【上層雲】まるで空飛ぶ鳥のような雲も!?
雲は発生する位置に注目すると「上層雲」、「中層雲」、「下層雲」の3つのグループに分けられます。さらに、その特徴によって10種類に細分化され、この分け方を「十種雲形」といいます。
まず、上空5~13㎞の空高い場所にある上層雲は、「巻雲(けんうん)」や「巻積雲」、「巻層雲」です。巻雲は筆でサッとはいたような筋状の見た目をしています。鳥の羽根のように見えることもあり、白い鳥が青空を気持ちよく泳いでいるようで、個人的には一番好きな雲です。巻積雲は「うろこ雲」や「いわし雲」などと呼ばれる雲で、地上からは小さくて丸い粒状に見え、まるで魚のうろこのようです。
巻層雲はぼんやりと広がる薄い雲で、太陽の光を通します。巻層雲を構成する氷の粒に光がぶつかると、ハロという現象(太陽の周りにできる光の輪のこと)が現れることがあります。ハロは“天気下り坂”のサインとして知られています。雨を降らせる低気圧や前線が接近する時、空高いところから空気が湿って薄い雲ができ、次第に厚みのある雲がやってくるためです。
【中層雲】「ひつじ雲」「おぼろ雲」のほか天気を乱す雲も
上空2~7㎞にある中層雲には、「高積雲」や「高層雲」、「乱層雲」があります。高積雲は「ひつじ雲」とも呼ばれ、巻積雲とよく似ていますがひと回り大きく見えることが特徴です。ベール状の高層雲が広がると、太陽がぼんやりと見えるようになります。乱層雲は名前に「乱」という字が入っているように、天気を乱して雨を降らせる雲です。
【下層雲】雷雨をもたらす危険な雲も!
下層雲は地面から2㎞ほどの私たちのいる地上から最も近いところに浮かぶ雲で、「層雲」や「層積雲」、「積雲」、「積乱雲」があります。層雲は霧雲とも呼ばれる雲で、霧雨を降らせることもあります。霧との違いは地面と接しているかどうか、地面から離れていれば雲ですが、くっついていると霧になります。層積雲は畑のうねのように細長く並ぶ雲で、別名「くもり雲」ともいいます。
積雲は綿雲とも呼ばれ、その名の通り綿のように丸みを帯びたフォルムをしています。
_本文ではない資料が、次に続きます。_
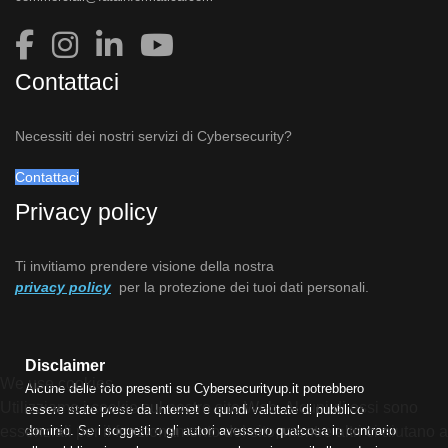
Contattaci
Necessiti dei nostri servizi di Cybersecurity?
Contattaci
Privacy policy
Ti invitiamo prendere visione della nostra
privacy policy
per la protezione dei tuoi dati personali.
Disclaimer
We use cookies
Alcune delle foto presenti su Cybersecurityup.it potrebbero
Utilizziamo i cookie sul nostro sito Web. Alcuni di essi sono
essere state prese da Internet e quindi valutate di pubblico
dominio. Se i soggetti o gli autori avessero qualcosa in contrario
essenziali per il funzionamento del sito, mentre altri ci aiutano a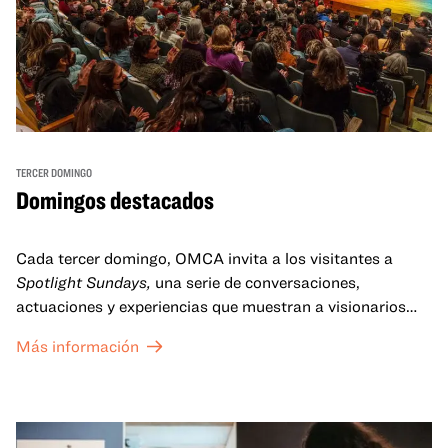
TERCER DOMINGO
Domingos destacados
Cada tercer domingo, OMCA invita a los visitantes a
Spotlight Sundays,
una serie de conversaciones,
actuaciones y experiencias que muestran a visionarios
californianos.
Más información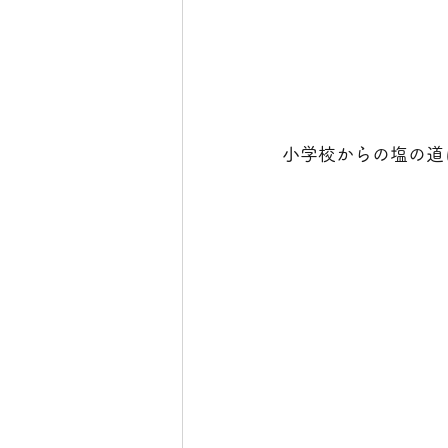
小学校からの塩の道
積乱雲は雲の底は地面に近くても、雲のてっぺんは10㎞を超えることがあり、とても背が高いことが特徴です。この雲は強い雨や雷のほか、突風やひょうをもたらすこともあるため大変危険です。気温の上がる夏は暖かく湿った空気が入りやすく、雲が発達する条件がそろうため積乱雲も発生しやすくなります。急にあたりが暗くなったり、ゴロゴロと雷の音が聞こえたりするのは、積乱雲が近くまで迫っているサインです。空模様の変化を見逃さないように気を付けてください。
気象衛星ひまわりで宇宙から雲を楽しもう
地上で見つけた雲を宇宙から眺めるのは、いつもとは違ったツウな楽しみ方かもしれません。天気予報でも登場することが多い、気象衛星ひまわりの画像は、雲の様子を宇宙からとらえたもので、気象庁のwebサイトでいつでも誰でも見ることができます。気象衛星とは気象観測を行う人工衛星のことで、宇宙から地球上の広範囲の雲や水蒸気、海氷等の分布を観測しています。日本が打ち上げた気象衛星は「ひまわり」の愛称で親しまれているのです。
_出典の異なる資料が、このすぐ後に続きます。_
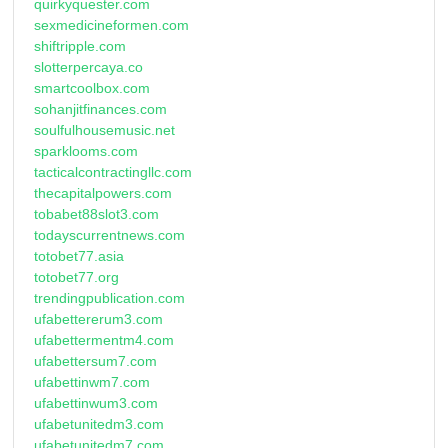
quirkyquester.com
sexmedicineformen.com
shiftripple.com
slotterpercaya.co
smartcoolbox.com
sohanjitfinances.com
soulfulhousemusic.net
sparklooms.com
tacticalcontractingllc.com
thecapitalpowers.com
tobabet88slot3.com
todayscurrentnews.com
totobet77.asia
totobet77.org
trendingpublication.com
ufabettererum3.com
ufabettermentm4.com
ufabettersum7.com
ufabettinwm7.com
ufabettinwum3.com
ufabetunitedm3.com
ufabetunitedm7.com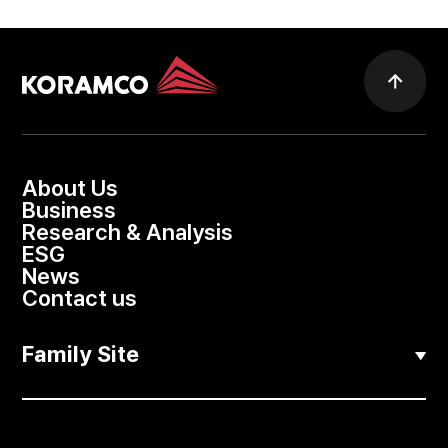
About Us
Business
Research & Analysis
ESG
News
Contact us
Family Site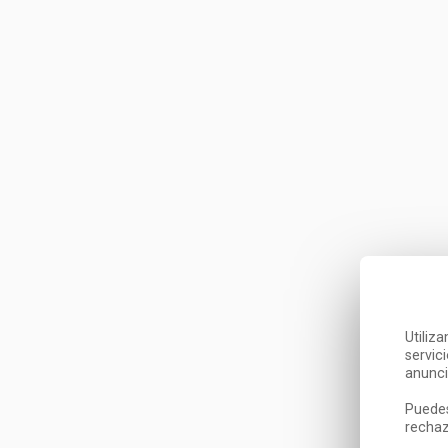
Utiliz
servic
anunci
Puedes
rechaz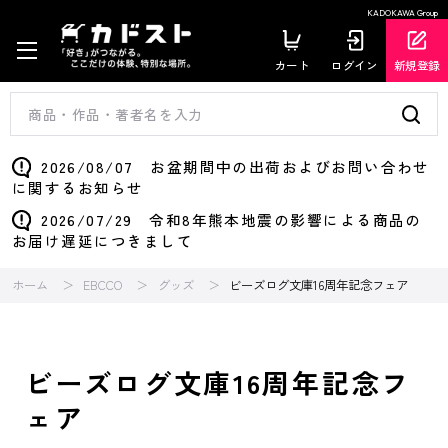
KADOKAWA Group
カート
ログイン
新規登録
2026/08/07 お盆期間中の出荷およびお問い合わせ
に関するお知らせ
2026/07/29 令和8年熊本地震の影響による商品の
お届け遅延につきまして
ホーム
EBCCO
グッズ
ビーズログ文庫16周年記念フェア
ビーズログ文庫16周年記念フ
ェア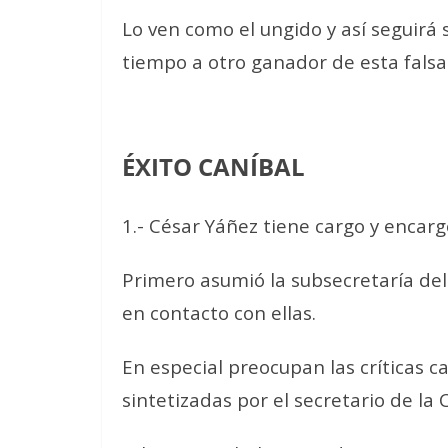
Lo ven como el ungido y así seguirá 
tiempo a otro ganador de esta falsa
ÉXITO CANÍBAL
1.- César Yáñez tiene cargo y encarg
Primero asumió la subsecretaría del t
en contacto con ellas.
En especial preocupan las críticas cat
sintetizadas por el secretario de la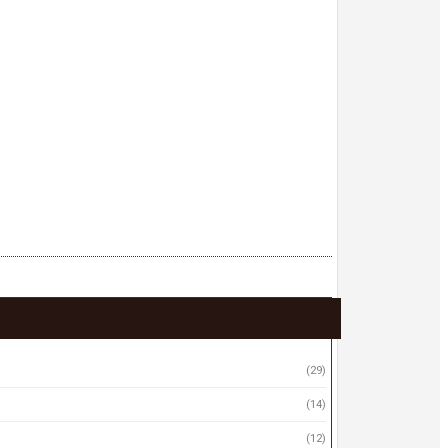
(29)
(14)
(12)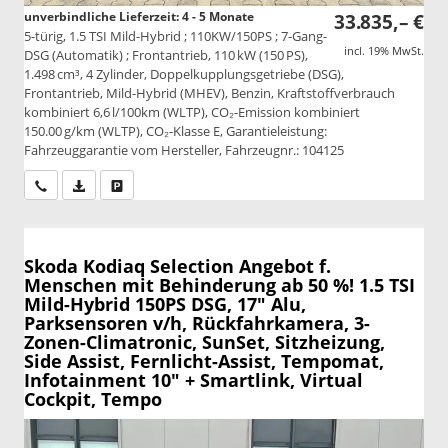
unverbindliche Lieferzeit: 4 - 5 Monate
33.835,– €
5-türig, 1.5 TSI Mild-Hybrid ; 110KW/150PS ; 7-Gang-
incl. 19% MwSt.
DSG (Automatik) ; Frontantrieb, 110 kW (150 PS),
1.498 cm³, 4 Zylinder, Doppelkupplungsgetriebe (DSG),
Frontantrieb, Mild-Hybrid (MHEV), Benzin, Kraftstoffverbrauch
kombiniert 6,6 l/100km (WLTP), CO₂-Emission kombiniert
150.00 g/km (WLTP), CO₂-Klasse E, Garantieleistung:
Fahrzeuggarantie vom Hersteller, Fahrzeugnr.: 104125
Wir rufen Sie an
PDF-Datei, Fahrzeugexposé drucken
Drucken, parken oder vergleichen
Skoda Kodiaq
Selection Angebot f.
Menschen mit Behinderung ab 50 %! 1.5 TSI
Mild-Hybrid 150PS DSG, 17" Alu,
Parksensoren v/h, Rückfahrkamera, 3-
Zonen-Climatronic, SunSet, Sitzheizung,
Side Assist, Fernlicht-Assist, Tempomat,
Infotainment 10" + Smartlink, Virtual
Cockpit, Tempo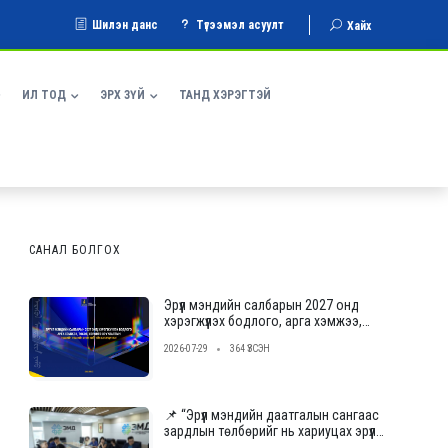
Шилэн данс
Түгээмэл асуулт
Хайх
ИЛ ТОД
ЭРХ ЗҮЙ
ТАНД ХЭРЭГТЭЙ
САНАЛ БОЛГОХ
Эрүүл мэндийн салбарын 2027 онд
хэрэгжүүлэх бодлого, арга хэмжээ,
төсвийн төсөлд саналаа өгнө үү
2026-07-29
364 ҮЗСЭН
📌 “Эрүүл мэндийн даатгалын сангаас
зардлын төлбөрийг нь хариуцах эрүүл
мэндийн тусламж, үйлчилгээ үзүүлэх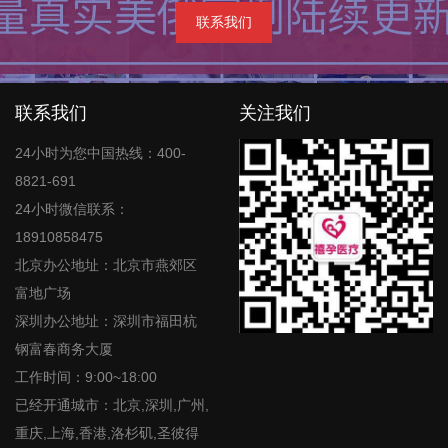
联系我们
联系我们
关注我们
24小时为您中国热线：400-
8821-691
24小时微信联系：
18910858475
北京办公地址：北京市燕郊区
富地广场
深圳办公地址：深圳市福田杭
钢富春商务大厦
工作时间：9:00~18:00
已经开通城市：北京,深圳,广州,
重庆,上海,香港,洛杉矶,圣彼得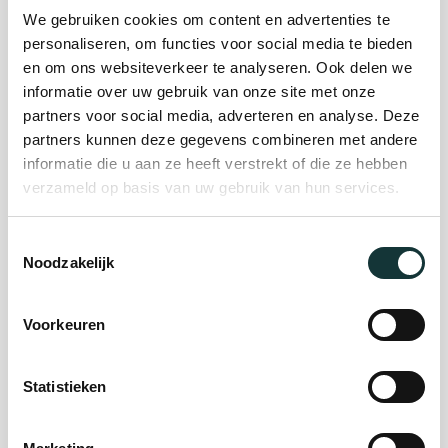
Plan je bezoek
We gebruiken cookies om content en advertenties te
personaliseren, om functies voor social media te bieden
en om ons websiteverkeer te analyseren. Ook delen we
Evenement
informatie over uw gebruik van onze site met onze
partners voor social media, adverteren en analyse. Deze
organiseren
partners kunnen deze gegevens combineren met andere
informatie die u aan ze heeft verstrekt of die ze hebben
verzameld op basis van uw gebruik van hun services.
Steun ons
Toestemmingsselectie
Noodzakelijk
Orgel Masterclass
Auditie
Voorkeuren
De Pieterskerk als
Statistieken
museum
ひまわりは、赤道上空3万6000kmの位置を地球の自転と同じ速さで回っています。このため、地球から見るとずっと同じ場所で止まっているように見え、連続して同じ場所の画像を得ることができるのです。ひまわりの画像は時間を戻せば過去のものも見られます。地上から空を見上げて発見した雲がどこから流れてきたものなのか、その足跡をたどることもできるのです。
また、人の目で見たような色を再現した「トゥルーカラー再現画像」を使えば、雲のほかにも黄砂や紅葉などの様子も見られ、さまざまな楽しみ方を体験できます。
眺める雲の名前が分かると、いつもよりちょっと空を見上げるのがワクワクするものです。気象衛星ひまわりはスマホで手軽にチェックできるので、お散歩のお供に利用してみてくださいね。